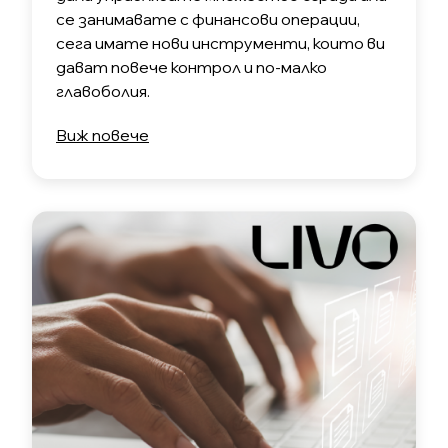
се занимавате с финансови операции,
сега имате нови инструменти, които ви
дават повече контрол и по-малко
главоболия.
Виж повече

* * *

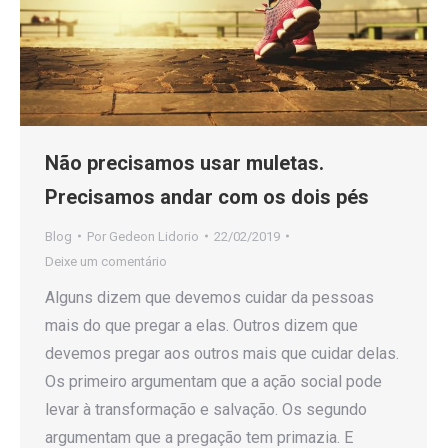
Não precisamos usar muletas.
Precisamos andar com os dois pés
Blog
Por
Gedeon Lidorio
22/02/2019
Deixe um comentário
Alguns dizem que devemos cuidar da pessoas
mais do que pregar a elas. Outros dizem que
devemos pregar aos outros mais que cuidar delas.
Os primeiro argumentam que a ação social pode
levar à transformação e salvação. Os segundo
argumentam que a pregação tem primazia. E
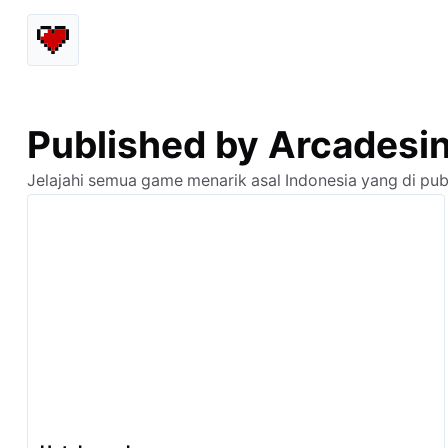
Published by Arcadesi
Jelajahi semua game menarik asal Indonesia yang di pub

* * *

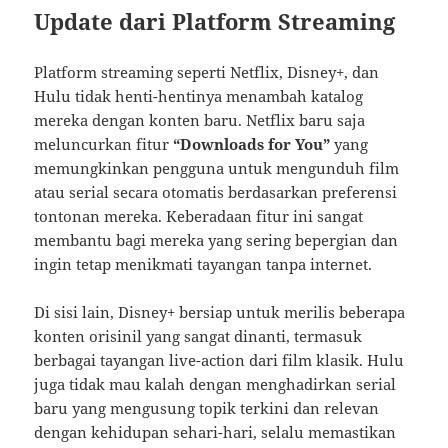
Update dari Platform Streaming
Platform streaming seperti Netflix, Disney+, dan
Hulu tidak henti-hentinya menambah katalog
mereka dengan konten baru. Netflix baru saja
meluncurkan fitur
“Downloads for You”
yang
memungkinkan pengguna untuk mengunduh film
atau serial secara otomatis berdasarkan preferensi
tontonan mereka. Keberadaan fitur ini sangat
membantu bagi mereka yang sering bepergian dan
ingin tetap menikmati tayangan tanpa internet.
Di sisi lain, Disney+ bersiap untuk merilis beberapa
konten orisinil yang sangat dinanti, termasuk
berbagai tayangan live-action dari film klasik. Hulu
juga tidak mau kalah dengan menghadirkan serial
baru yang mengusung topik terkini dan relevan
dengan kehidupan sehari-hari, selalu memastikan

THE TASK
Go back to the listing above and write out the lines starting at the one with "Os primeiro argumentam que a ação social pode" and ending at the one with "Jelajahi semua game", inclusive, exactly and without pictures.

TASK OUTPUT
Os primeiro argumentam que a ação social pode
levar à transformação e salvação. Os segundo
argumentam que a pregação tem primazia. E
Published by Arcadesi
Jelajahi semua game menarik asal Indonesia yang di pub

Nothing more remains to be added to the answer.